“Yeah.”
“Haven’t seen too many of you around lately. Things have been tough lately for dreamers. They say dreaming’s dead; no one does it anymore. It’s not dead, it’s just that it’s been forgotten. Removed from our language. Nobody teaches it, so nobody knows it exists. Dreamers are banished to obscurity. I’m trying to change all that, and I hope you are too. By dreaming, everyday. Dreaming with our hands and dreaming with our minds. Our planet is facing the greatest problems it’s ever faced, ever. So whatever you do, don’t be bored. This is absolutely the most exciting time we could have possibly hoped to be alive. Things have just started.”
I’ve been listening to these words for weeks now.

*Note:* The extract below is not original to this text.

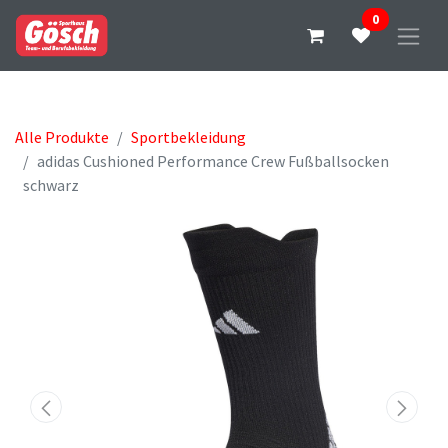
0
Alle Produkte
Sportbekleidung
adidas Cushioned Performance Crew Fußballsocken
schwarz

They’re embedded into an eclectic mix on a podcast from an internet radio station I discovered some years ago, and whose combination of trance and ambient chill-out I more or less listen to exclusively these days*. Anyway. I did some detective work, took the phrase: They say dreaming’s dead; no one does it anymore, fed it into the Google box and out popped references to the Kleptones who worked the reading I’ve been listening to into their 2006 concept album, 24 hours, but there were also references to the original dialogue which was lifted from a film called Waking Life (2001) by Richard Linklater.
I don’t know what I was doing in 2001, but this film passed completely under my radar, and I’m sorry it’s taken me over a decade to catch up with it. You’ll find clips on You Tube, but I wanted the whole experience so I ordered it from Amazon for the princely sum of £4.00 (including postage), and I watched it last night.
I found it mesmerising, but also puzzling that it should surface now because it deals with a lot of stuff that’s running around in my head at the moment, and which I’m trying to get a firmer handle on in order to make way in my own inner life. It resonates because I’m dreamer. I dream with my mind and with my hands. Dreams are great liberators, but they can puzzle or enlighten in equal measure. They can also be disturbing if we’re not ready for what they have to say, and they can make us ill, if we repeatedly ignore their warnings.
The film uses the phenomenon of lucid dreaming as a vehicle for exploring the nature of reality – a lucid dream being the kind of dream where you wake up in your dream, and become lucid. Lucid dreams are a rare and startling faculty of the human psyche. The dream world, normally vague and passively experienced, is suddenly focussed by the conscious ego into a tangible alternate reality, one in which you can interact with the dream-scape, and change it. You can engage with the characters in your dream, ask their advice, respond to them, make love to them. A lucid dream can be a life-changing experience.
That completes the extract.